WHAT YOU ARE ASKED TO DO: Produce a verbatim transcription of the entries, with all pictures omitted.

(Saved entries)
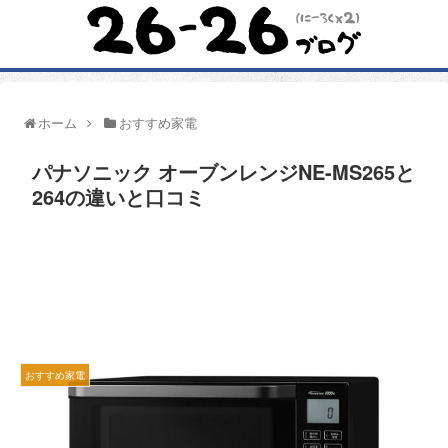
ホーム
おすすめ家電
パナソニック オーブンレンジNE-MS265と
264の違いと口コミ
おすすめ家電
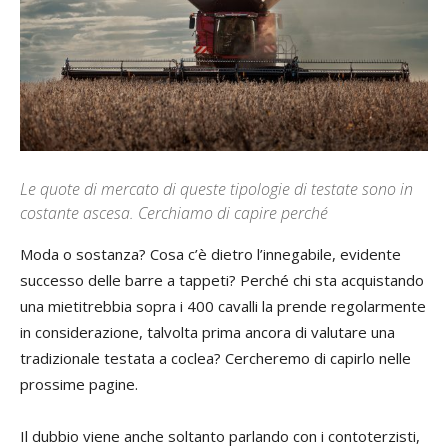
Le quote di mercato di queste tipologie di testate sono in
costante ascesa. Cerchiamo di capire perché
Moda o sostanza? Cosa c’è dietro l’innegabile, evidente
successo delle barre a tappeti? Perché chi sta acquistando
una mietitrebbia sopra i 400 cavalli la prende regolarmente
in considerazione, talvolta prima ancora di valutare una
tradizionale testata a coclea? Cercheremo di capirlo nelle
prossime pagine.
Il dubbio viene anche soltanto parlando con i contoterzisti,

RESULT OF THIS TASK:
ホーム
おすすめ家電
パナソニック オーブンレンジNE-MS265と
264の違いと口コミ
おすすめ家電
Le quote di mercato di queste tipologie di testate sono in
costante ascesa. Cerchiamo di capire perché
Moda o sostanza? Cosa c’è dietro l’innegabile, evidente
successo delle barre a tappeti? Perché chi sta acquistando
una mietitrebbia sopra i 400 cavalli la prende regolarmente
in considerazione, talvolta prima ancora di valutare una
tradizionale testata a coclea? Cercheremo di capirlo nelle
prossime pagine.
Il dubbio viene anche soltanto parlando con i contoterzisti,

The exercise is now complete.